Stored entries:
————————
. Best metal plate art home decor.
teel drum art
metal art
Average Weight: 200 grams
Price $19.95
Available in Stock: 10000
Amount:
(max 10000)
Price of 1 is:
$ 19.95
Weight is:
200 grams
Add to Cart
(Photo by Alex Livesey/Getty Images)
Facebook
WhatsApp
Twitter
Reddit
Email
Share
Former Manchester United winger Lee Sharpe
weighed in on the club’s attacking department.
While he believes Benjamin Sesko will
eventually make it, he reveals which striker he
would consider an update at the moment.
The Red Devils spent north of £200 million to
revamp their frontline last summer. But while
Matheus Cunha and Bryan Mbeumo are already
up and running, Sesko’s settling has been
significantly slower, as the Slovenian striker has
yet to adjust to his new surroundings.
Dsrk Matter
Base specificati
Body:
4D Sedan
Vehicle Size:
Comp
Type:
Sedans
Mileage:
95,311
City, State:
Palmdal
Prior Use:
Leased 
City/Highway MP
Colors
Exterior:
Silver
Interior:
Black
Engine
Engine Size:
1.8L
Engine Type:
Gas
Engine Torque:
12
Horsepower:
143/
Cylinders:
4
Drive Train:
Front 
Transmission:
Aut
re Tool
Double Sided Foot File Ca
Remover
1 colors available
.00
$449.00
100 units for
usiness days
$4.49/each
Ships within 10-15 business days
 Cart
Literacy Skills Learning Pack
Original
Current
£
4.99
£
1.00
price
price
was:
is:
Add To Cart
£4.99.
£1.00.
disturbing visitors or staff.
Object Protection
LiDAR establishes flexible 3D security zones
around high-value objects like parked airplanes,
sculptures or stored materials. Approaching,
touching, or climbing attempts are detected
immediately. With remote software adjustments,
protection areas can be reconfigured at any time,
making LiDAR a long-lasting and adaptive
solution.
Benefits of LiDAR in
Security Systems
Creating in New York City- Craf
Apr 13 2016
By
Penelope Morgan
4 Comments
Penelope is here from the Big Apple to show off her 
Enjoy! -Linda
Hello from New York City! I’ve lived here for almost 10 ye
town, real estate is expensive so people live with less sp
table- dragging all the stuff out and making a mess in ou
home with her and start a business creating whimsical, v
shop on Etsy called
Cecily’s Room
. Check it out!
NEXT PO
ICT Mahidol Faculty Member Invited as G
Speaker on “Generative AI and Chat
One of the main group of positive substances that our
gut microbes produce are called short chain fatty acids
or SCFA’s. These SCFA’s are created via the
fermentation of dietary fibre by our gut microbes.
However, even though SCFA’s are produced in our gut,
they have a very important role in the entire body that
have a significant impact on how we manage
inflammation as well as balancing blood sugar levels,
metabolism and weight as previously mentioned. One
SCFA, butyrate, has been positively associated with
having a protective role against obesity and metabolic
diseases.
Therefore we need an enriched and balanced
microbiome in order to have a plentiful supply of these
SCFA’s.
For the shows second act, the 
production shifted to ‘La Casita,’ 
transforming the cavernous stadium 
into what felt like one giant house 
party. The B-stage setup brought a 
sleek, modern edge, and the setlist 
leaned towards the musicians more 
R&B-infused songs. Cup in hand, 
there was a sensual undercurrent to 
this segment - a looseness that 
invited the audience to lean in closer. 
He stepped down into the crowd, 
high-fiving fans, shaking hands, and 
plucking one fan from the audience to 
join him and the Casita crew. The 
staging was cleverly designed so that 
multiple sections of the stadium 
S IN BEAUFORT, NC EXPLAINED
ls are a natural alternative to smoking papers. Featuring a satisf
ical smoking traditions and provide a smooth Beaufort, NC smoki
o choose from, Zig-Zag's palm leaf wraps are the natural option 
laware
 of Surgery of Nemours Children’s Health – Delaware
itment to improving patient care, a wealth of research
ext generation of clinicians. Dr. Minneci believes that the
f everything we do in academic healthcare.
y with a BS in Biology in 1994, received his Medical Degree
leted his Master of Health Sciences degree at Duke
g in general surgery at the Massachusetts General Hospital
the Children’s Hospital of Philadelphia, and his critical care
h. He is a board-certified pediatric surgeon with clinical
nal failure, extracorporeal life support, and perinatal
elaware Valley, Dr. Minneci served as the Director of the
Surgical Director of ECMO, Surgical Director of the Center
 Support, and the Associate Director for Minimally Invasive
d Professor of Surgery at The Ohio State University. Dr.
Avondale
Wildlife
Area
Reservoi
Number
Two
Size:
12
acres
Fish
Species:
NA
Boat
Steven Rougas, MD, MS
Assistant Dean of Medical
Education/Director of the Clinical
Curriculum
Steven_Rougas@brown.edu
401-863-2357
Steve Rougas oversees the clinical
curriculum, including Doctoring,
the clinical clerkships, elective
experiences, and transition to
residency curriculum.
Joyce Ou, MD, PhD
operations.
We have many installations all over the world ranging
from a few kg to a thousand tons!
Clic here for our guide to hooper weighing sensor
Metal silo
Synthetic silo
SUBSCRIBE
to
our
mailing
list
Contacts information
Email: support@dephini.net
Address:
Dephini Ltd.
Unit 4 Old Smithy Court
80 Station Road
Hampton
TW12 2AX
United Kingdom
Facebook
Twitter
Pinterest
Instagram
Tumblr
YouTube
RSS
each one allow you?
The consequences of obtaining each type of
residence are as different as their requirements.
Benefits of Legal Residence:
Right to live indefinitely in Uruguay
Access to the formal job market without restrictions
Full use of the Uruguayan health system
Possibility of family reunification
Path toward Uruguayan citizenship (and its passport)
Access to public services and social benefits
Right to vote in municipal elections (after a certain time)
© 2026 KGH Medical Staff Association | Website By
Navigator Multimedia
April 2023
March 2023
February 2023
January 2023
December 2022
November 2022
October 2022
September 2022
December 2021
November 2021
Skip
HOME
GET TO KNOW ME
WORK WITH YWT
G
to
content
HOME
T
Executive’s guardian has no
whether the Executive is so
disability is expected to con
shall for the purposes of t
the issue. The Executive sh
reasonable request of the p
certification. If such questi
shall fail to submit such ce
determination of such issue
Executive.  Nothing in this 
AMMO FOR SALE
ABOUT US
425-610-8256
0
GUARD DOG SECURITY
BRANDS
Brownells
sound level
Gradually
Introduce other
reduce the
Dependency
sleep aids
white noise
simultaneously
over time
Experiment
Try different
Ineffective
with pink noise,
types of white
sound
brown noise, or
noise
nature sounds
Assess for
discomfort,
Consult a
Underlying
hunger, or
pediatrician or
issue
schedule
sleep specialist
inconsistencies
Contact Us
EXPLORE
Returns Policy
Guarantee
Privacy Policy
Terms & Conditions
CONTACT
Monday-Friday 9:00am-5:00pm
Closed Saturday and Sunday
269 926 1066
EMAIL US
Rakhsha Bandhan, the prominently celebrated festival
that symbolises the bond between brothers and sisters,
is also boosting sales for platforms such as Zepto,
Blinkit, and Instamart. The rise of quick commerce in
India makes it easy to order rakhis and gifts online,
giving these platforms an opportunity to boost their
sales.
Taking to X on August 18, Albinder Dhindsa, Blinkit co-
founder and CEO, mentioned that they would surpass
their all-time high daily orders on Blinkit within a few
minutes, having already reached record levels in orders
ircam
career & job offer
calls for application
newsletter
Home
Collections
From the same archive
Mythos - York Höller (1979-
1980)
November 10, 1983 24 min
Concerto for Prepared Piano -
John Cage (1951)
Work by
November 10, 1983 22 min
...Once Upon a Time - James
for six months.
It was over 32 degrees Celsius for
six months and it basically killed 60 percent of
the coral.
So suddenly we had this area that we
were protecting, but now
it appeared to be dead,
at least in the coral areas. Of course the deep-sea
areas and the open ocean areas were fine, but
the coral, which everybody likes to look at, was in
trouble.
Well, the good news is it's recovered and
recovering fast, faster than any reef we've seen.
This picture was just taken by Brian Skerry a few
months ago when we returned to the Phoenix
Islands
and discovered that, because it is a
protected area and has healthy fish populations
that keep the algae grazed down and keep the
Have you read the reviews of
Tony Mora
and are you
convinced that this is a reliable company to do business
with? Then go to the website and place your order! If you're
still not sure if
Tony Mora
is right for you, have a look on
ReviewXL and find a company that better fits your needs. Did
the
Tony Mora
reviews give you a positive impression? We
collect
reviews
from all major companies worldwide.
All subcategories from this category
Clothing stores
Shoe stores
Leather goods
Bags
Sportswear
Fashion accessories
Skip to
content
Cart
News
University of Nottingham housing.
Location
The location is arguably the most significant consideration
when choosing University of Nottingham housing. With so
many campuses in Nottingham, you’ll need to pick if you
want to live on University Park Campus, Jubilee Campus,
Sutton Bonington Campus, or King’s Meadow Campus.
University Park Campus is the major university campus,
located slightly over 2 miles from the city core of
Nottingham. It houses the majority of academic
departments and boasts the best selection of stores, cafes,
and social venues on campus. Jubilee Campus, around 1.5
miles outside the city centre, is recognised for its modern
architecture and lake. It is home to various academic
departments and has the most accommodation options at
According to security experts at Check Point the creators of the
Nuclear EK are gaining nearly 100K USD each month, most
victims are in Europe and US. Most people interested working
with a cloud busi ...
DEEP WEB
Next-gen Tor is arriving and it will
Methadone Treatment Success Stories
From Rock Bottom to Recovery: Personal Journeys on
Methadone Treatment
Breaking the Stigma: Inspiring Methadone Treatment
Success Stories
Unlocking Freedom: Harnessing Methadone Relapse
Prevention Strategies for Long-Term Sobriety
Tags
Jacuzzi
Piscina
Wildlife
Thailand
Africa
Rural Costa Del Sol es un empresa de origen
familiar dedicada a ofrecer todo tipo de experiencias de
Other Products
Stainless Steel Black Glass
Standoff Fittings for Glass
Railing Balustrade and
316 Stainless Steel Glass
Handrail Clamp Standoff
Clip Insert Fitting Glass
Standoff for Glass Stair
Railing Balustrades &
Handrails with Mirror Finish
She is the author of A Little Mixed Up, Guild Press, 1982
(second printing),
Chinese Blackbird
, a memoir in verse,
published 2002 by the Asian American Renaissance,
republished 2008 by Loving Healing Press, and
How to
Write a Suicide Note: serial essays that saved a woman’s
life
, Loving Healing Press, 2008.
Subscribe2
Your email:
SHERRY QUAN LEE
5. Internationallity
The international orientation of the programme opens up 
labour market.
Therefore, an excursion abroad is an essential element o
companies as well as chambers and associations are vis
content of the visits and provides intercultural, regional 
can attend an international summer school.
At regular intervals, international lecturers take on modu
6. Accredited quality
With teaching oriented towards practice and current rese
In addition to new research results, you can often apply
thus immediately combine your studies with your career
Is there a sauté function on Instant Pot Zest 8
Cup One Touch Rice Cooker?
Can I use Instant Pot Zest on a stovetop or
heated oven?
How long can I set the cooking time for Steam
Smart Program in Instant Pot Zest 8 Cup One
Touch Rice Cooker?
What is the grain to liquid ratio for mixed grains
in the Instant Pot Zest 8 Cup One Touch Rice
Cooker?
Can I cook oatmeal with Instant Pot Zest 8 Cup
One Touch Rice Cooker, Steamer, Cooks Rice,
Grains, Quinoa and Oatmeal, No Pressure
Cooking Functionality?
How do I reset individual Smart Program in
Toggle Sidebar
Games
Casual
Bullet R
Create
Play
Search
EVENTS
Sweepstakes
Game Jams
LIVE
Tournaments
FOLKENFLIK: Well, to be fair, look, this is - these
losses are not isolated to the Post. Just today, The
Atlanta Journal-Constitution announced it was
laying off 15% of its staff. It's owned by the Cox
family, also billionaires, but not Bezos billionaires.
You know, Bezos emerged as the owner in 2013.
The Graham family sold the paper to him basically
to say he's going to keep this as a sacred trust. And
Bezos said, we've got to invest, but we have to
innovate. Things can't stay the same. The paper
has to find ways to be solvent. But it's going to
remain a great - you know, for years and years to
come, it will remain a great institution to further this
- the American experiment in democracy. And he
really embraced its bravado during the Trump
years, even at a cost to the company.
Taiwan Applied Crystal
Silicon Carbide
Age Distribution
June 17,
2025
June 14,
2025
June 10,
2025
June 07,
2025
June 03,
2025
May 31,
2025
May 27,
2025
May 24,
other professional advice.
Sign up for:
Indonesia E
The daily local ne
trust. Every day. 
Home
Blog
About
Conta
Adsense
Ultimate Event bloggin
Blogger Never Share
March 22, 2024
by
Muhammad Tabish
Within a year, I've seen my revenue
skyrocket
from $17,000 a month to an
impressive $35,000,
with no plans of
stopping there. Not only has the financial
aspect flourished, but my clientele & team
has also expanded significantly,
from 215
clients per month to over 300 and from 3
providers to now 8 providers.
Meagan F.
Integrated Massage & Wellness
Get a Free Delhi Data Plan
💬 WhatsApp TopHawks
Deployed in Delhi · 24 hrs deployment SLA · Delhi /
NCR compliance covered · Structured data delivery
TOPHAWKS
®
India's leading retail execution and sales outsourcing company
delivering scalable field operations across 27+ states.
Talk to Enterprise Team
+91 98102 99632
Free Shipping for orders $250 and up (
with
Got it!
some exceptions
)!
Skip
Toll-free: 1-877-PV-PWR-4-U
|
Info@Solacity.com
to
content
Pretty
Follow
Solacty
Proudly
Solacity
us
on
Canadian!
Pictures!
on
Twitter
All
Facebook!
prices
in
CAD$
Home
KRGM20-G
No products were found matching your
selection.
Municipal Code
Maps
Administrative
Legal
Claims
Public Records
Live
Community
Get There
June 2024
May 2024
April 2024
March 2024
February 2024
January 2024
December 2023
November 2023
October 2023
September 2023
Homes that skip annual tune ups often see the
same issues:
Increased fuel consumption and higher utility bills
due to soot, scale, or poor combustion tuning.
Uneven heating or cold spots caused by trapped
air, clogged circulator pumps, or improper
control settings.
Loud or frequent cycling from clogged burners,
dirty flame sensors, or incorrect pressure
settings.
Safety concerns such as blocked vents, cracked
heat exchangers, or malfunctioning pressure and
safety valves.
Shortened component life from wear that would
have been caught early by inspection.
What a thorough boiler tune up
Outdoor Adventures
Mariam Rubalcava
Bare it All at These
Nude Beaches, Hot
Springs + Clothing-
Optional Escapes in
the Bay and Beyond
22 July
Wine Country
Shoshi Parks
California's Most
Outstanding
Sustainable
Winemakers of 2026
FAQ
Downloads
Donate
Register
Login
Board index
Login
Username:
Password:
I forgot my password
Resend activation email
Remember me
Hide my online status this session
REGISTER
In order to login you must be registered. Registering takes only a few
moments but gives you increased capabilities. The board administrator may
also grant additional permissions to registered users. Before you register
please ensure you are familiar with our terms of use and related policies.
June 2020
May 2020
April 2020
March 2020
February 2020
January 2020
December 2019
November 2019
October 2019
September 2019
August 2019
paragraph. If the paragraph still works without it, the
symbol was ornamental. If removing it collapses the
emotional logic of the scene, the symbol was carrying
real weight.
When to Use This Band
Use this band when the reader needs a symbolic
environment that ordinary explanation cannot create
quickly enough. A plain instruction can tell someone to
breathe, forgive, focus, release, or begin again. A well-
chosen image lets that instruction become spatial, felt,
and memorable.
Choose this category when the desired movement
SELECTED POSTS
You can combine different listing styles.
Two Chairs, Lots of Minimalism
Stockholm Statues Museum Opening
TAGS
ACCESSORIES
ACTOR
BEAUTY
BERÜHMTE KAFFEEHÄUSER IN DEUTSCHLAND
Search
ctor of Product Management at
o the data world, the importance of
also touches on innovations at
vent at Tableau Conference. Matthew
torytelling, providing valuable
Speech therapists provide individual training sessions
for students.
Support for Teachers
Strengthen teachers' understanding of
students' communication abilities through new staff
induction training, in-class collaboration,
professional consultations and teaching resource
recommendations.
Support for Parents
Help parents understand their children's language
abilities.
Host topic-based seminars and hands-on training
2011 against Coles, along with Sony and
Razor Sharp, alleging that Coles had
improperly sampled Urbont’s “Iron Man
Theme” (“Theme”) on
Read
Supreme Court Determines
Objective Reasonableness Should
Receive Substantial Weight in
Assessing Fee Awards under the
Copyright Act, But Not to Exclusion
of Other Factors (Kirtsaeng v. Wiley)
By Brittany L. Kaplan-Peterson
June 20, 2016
————————
WHAT TO WORK ON. Using only the entries above, output the line with "Email: support@dephini.net", the line with "residence are as", and all lines between them, exactly as they stand.

THE ANSWER.
Email: support@dephini.net
Address:
Dephini Ltd.
Unit 4 Old Smithy Court
80 Station Road
Hampton
TW12 2AX
United Kingdom
Facebook
Twitter
Pinterest
Instagram
Tumblr
YouTube
RSS
each one allow you?
The consequences of obtaining each type of
residence are as different as their requirements.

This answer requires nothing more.